(after stating the facts as above). This record reveals no difference of opinion as to the nature of plaintiff’s thought, its application to or embodiment in a useful mechanical contrivance, and his priority in time is no longer open to question.
It was well known that railway cars could be and had been heated by steam piped from the engine; prior to Gold there were two leading and contrasted systems in actual use. What plaintiff calls the “high pressure” appliance received steam at train pipe pressure into the car pipes, which had an outlet thermostatically closed when the condensation water was expelled and the hot steam took effect. Then the cars were heated by direct steam as hot as the engine supplied it; when the car got too hot, the steam was turned off. This is the “steam admission pipe pressure” referred to by the Court of Appeals (ut supra).

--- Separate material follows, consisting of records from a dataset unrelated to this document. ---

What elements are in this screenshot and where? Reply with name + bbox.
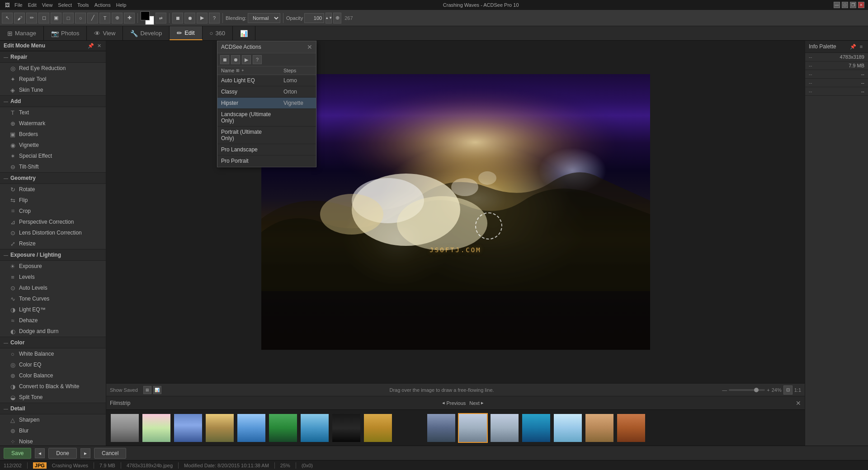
- menu-text[interactable]: T Text: [0, 107, 106, 118]
- add-col-icon[interactable]: +: [241, 68, 244, 73]
- thumb-15[interactable]: [553, 413, 583, 443]
- sort-name-icon[interactable]: ⊞: [236, 68, 240, 73]
- section-color-header[interactable]: — Color: [0, 337, 106, 348]
- tool-paint[interactable]: 🖌: [14, 13, 25, 24]
- tool-line[interactable]: ╱: [87, 13, 98, 24]
- thumb-2[interactable]: [142, 413, 171, 443]
- section-repair-header[interactable]: — Repair: [0, 51, 106, 63]
- tool-shape-ellipse[interactable]: ○: [75, 13, 86, 24]
- thumb-14[interactable]: [521, 413, 551, 443]
- tab-photos[interactable]: 📷 Photos: [44, 26, 87, 40]
- info-panel-options[interactable]: ≡: [858, 43, 864, 50]
- tab-view[interactable]: 👁 View: [87, 26, 123, 40]
- record-btn[interactable]: ⏹: [172, 13, 183, 24]
- canvas-area[interactable]: JSOFTJ.COM: [106, 41, 805, 383]
- tool-text[interactable]: T: [99, 13, 110, 24]
- menu-color-eq[interactable]: ◎ Color EQ: [0, 359, 106, 370]
- tool-heal[interactable]: ✚: [124, 13, 135, 24]
- extra-btn[interactable]: ⊕: [333, 13, 341, 24]
- tab-360[interactable]: ○ 360: [203, 26, 233, 40]
- menu-noise[interactable]: ⁘ Noise: [0, 436, 106, 446]
- menu-lens-distortion[interactable]: ⊙ Lens Distortion Correction: [0, 227, 106, 238]
- thumb-5[interactable]: [236, 413, 266, 443]
- thumb-10[interactable]: [395, 413, 425, 443]
- window-maximize-btn[interactable]: □: [842, 2, 848, 8]
- window-restore-btn[interactable]: ❐: [850, 2, 856, 8]
- thumb-13[interactable]: [490, 413, 519, 443]
- actions-stop-btn[interactable]: ⏹: [220, 55, 229, 64]
- menu-sharpen[interactable]: △ Sharpen: [0, 414, 106, 425]
- thumb-9[interactable]: [363, 413, 393, 443]
- menu-watermark[interactable]: ⊕ Watermark: [0, 118, 106, 129]
- zoom-minus-icon[interactable]: —: [722, 387, 727, 393]
- thumb-16[interactable]: [585, 413, 614, 443]
- menu-vignette[interactable]: ◉ Vignette: [0, 140, 106, 150]
- thumb-8[interactable]: [331, 413, 361, 443]
- menu-skin-tune[interactable]: ◈ Skin Tune: [0, 85, 106, 95]
- window-close-btn[interactable]: ✕: [858, 2, 864, 8]
- thumb-17[interactable]: [616, 413, 646, 443]
- tool-fill[interactable]: ▣: [51, 13, 61, 24]
- blending-select[interactable]: Normal Multiply Screen Overlay: [248, 13, 280, 23]
- action-portrait-ult[interactable]: Portrait (Ultimate Only): [217, 127, 316, 144]
- cancel-button[interactable]: Cancel: [94, 448, 126, 459]
- info-panel-pin[interactable]: 📌: [850, 43, 856, 50]
- action-help-btn[interactable]: ?: [209, 13, 220, 24]
- saved-grid-icon[interactable]: ⊞: [143, 386, 151, 394]
- app-menu-edit[interactable]: Edit: [26, 2, 38, 8]
- filmstrip-prev-btn[interactable]: ◂ Previous: [442, 400, 466, 406]
- menu-crop[interactable]: ⌗ Crop: [0, 206, 106, 216]
- action-landscape-ult[interactable]: Landscape (Ultimate Only): [217, 109, 316, 127]
- next-edit-btn[interactable]: ▸: [80, 448, 90, 458]
- actions-record-btn[interactable]: ⏺: [231, 55, 240, 64]
- zoom-plus-icon[interactable]: +: [767, 387, 769, 393]
- fit-btn[interactable]: ⊡: [783, 385, 793, 395]
- prev-edit-btn[interactable]: ◂: [35, 448, 45, 458]
- saved-chart-icon[interactable]: 📊: [153, 386, 161, 394]
- menu-split-tone[interactable]: ◒ Split Tone: [0, 392, 106, 403]
- menu-borders[interactable]: ▣ Borders: [0, 129, 106, 140]
- menu-flip[interactable]: ⇆ Flip: [0, 195, 106, 206]
- section-exposure-header[interactable]: — Exposure / Lighting: [0, 249, 106, 261]
- app-menu-file[interactable]: File: [13, 2, 24, 8]
- tool-eraser[interactable]: ◻: [38, 13, 49, 24]
- thumb-7[interactable]: [300, 413, 330, 443]
- menu-color-balance[interactable]: ⊛ Color Balance: [0, 370, 106, 381]
- action-classy[interactable]: Classy Orton: [217, 86, 316, 98]
- section-geometry-header[interactable]: — Geometry: [0, 172, 106, 184]
- tool-pencil[interactable]: ✏: [26, 13, 37, 24]
- show-saved-label[interactable]: Show Saved: [110, 387, 138, 393]
- thumb-6[interactable]: [268, 413, 298, 443]
- tab-manage[interactable]: ⊞ Manage: [0, 26, 44, 40]
- tool-shape-rect[interactable]: □: [63, 13, 74, 24]
- thumb-4[interactable]: [205, 413, 235, 443]
- filmstrip-close-btn[interactable]: ✕: [796, 400, 801, 407]
- thumb-11[interactable]: [426, 413, 456, 443]
- window-minimize-btn[interactable]: —: [834, 2, 840, 8]
- done-button[interactable]: Done: [48, 448, 77, 459]
- menu-red-eye[interactable]: ◎ Red Eye Reduction: [0, 63, 106, 74]
- tool-select[interactable]: ↖: [2, 13, 13, 24]
- menu-light-eq[interactable]: ◑ Light EQ™: [0, 304, 106, 315]
- opacity-input[interactable]: [304, 13, 324, 23]
- action-auto-light-eq[interactable]: Auto Light EQ Lomo: [217, 75, 316, 86]
- menu-white-balance[interactable]: ○ White Balance: [0, 348, 106, 359]
- menu-auto-levels[interactable]: ⊙ Auto Levels: [0, 282, 106, 293]
- menu-dodge-burn[interactable]: ◐ Dodge and Burn: [0, 326, 106, 337]
- play-stop-btn[interactable]: ⏺: [184, 13, 195, 24]
- thumb-3[interactable]: [173, 413, 203, 443]
- menu-perspective[interactable]: ⊿ Perspective Correction: [0, 216, 106, 227]
- panel-close-icon[interactable]: ✕: [96, 42, 102, 49]
- menu-exposure[interactable]: ☀ Exposure: [0, 261, 106, 272]
- thumb-1[interactable]: [110, 413, 140, 443]
- filmstrip-next-btn[interactable]: Next ▸: [469, 400, 484, 406]
- saved-icons[interactable]: ⊞ 📊: [143, 386, 161, 394]
- tab-stats[interactable]: 📊: [233, 26, 255, 40]
- panel-pin-icon[interactable]: 📌: [88, 42, 94, 49]
- zoom-slider[interactable]: [729, 389, 765, 391]
- section-detail-header[interactable]: — Detail: [0, 403, 106, 414]
- menu-special-effect[interactable]: ✶ Special Effect: [0, 150, 106, 161]
- tool-clone[interactable]: ⊕: [112, 13, 123, 24]
- tool-arrows[interactable]: ⇄: [156, 13, 166, 24]
- menu-blur[interactable]: ⊚ Blur: [0, 425, 106, 436]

*826The second or so-called “vapor system,” throttled the train pipe pressure at the inlet valve, and reduced it nearly to zero. The outlet is open, containing, however, a thermostat which regulates or maintains the inlet valve at the desired approximate closure. This is the “atmospheric pressure” apparatus above referred to by the Court of Appeals.

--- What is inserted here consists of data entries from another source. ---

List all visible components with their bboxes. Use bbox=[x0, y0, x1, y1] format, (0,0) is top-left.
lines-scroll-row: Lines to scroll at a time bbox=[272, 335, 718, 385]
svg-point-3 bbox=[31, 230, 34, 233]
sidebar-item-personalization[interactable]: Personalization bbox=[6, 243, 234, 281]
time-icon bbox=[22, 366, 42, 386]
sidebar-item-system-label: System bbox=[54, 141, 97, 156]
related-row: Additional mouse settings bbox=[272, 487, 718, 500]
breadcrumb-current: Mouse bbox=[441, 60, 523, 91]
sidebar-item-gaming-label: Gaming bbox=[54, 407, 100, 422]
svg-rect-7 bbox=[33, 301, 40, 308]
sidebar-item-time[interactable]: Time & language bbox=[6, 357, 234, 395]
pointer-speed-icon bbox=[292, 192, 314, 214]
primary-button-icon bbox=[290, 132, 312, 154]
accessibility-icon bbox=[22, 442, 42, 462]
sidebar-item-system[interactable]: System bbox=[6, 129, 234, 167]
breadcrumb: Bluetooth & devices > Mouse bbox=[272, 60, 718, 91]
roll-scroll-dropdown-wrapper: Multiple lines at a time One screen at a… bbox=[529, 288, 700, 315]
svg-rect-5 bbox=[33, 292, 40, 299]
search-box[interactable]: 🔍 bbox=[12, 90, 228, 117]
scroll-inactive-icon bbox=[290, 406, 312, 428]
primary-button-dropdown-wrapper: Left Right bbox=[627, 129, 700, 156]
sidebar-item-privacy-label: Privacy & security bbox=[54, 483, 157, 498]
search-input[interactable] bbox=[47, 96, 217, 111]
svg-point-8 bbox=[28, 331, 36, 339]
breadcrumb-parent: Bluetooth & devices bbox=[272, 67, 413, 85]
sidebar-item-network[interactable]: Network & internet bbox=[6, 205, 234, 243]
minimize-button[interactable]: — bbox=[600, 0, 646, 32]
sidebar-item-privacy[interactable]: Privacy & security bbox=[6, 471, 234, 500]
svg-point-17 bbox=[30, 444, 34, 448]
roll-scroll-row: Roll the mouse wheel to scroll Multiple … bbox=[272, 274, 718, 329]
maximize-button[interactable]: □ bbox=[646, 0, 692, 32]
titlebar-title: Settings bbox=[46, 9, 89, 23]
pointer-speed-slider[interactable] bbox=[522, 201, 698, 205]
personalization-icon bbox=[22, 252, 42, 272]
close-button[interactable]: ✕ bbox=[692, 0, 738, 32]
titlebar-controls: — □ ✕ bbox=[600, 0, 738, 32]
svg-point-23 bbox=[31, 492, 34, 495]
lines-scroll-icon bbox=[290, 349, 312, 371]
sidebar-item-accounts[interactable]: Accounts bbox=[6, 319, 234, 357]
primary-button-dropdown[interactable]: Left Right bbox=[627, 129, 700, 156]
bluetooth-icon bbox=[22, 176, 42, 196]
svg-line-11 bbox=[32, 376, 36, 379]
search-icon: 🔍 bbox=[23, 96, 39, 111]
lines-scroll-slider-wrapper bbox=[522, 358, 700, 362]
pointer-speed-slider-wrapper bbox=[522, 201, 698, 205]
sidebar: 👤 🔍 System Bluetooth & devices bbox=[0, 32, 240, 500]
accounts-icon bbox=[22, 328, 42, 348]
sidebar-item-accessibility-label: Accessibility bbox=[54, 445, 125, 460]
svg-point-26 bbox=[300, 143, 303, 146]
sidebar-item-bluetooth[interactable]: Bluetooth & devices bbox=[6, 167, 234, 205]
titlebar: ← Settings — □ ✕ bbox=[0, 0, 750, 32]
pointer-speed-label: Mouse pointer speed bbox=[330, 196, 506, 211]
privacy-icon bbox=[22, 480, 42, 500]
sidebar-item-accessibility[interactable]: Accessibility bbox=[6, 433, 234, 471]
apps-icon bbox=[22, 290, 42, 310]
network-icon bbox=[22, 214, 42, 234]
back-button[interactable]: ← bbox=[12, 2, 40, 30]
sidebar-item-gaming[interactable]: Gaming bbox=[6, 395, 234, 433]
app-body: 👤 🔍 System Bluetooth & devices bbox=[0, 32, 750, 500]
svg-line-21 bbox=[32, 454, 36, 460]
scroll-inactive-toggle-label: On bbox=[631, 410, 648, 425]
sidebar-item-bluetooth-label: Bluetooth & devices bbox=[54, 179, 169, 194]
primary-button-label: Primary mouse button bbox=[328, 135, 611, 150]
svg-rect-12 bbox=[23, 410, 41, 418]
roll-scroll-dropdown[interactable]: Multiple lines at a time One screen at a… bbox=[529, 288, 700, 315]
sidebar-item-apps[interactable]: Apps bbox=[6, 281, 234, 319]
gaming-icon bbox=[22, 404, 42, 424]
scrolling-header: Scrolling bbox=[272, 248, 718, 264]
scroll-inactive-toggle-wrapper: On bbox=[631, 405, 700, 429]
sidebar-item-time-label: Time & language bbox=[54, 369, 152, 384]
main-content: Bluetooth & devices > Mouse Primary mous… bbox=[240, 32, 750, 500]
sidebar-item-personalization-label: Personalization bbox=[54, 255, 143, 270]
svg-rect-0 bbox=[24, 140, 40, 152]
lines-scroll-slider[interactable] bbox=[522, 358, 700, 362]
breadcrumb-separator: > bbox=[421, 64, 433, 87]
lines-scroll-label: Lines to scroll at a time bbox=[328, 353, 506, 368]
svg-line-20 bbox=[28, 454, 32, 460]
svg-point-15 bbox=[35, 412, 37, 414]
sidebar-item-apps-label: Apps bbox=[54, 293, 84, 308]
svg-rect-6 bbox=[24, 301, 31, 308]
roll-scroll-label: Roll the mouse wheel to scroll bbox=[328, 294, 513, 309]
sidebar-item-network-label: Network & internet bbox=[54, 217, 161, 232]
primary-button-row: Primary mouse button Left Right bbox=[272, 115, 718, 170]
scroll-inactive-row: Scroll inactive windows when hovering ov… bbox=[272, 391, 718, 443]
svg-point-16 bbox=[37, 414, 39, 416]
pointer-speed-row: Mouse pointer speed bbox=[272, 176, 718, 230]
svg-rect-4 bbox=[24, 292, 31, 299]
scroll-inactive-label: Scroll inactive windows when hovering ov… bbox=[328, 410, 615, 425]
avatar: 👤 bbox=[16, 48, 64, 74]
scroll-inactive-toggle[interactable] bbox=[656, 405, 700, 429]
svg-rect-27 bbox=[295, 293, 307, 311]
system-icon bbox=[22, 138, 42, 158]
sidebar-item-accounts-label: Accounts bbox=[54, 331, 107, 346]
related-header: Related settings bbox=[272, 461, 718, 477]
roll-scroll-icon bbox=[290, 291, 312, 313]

Each of these heating methods has advantages, and drawbacks. The high pressure system makes' the car' warm with a small radiating surface ; the vapor system gives a mild heat grateful in cool weather, but for a really cold winter day requires a great radiating surface. Consequently with one apparatus the car is often overheated, and with the other it is at times too cold, unless a great extra weight of pipe is carried, and required perhaps only a dozen days a year.
Gold shows and claims as his invention the combination in a car-heating apparatus of train pipe, radiator, admission and outlet valves, with “thermostatic means for controlling said valves,” to the end that the same pipes, etc., may by the turn of a handle be changed from one system to the other, according to the weather; and he was the first man to suggest this or do it, as has been held by the Office and the appellate court of the District of Columbia.
But plaintiff Gold was refused a patent on the sole ground that what Weber disclosed could without any substantial change of construction, and without any additions or changes that could be called improvements, be made to do what Gold discloses and claims as his invention.
The Patent Office authorities went into this matter with such care that one of the examiners was deputed to attend and witness experiments with a device said to have been made in compliance with Weber’s specification and drawing. In the opinion of that examiner the machine was fairly made and fairly operated, and the experiment proved “that it was an inherent characteristic of [Weber’s] apparatus that it could be converted” — i. e., changed at will — from a high pressure to a vapor supply of steam.
On this evidence the patent was rejected, because to grant it would be to patent a double use. And to this view several Commissioners and the Court of Appeals of the District of Columbia have adhered, although it seems to have been shown in the Office proceedings, and therefore to the appellate court, that both Weber’s patent and Weber himself had ended their lives without eyer being heard of in the art of heating railway cars, without the patented device ever receiving commercial development, and although the exact apparatus described and claimed by Weber could never, for mechanical reasons, be used in or about railway cars. It remains doubtful to what useful purpose Weber’s patented apparatus could be put. The probability is that it was intended to be used in the steam heating of houses.
It is much pressed upon us that this suit is an original action, in which evidence has been adduced not .previously shown either to the Commissioner or to the appellate court of. the District of Columbia (Greenwood v. Dover, 194 Fed. 91, 114 C. C. A. 169; General Electric Co. v. Steinberger, 214 Fed. at 784, 131 C. C. A. 193), and it is *827not an appeal from the Patent Office (Butterworth v. Hoe, 112 U. S. 61, 5 Sup. Ct. 25, 28 L. Ed. 656).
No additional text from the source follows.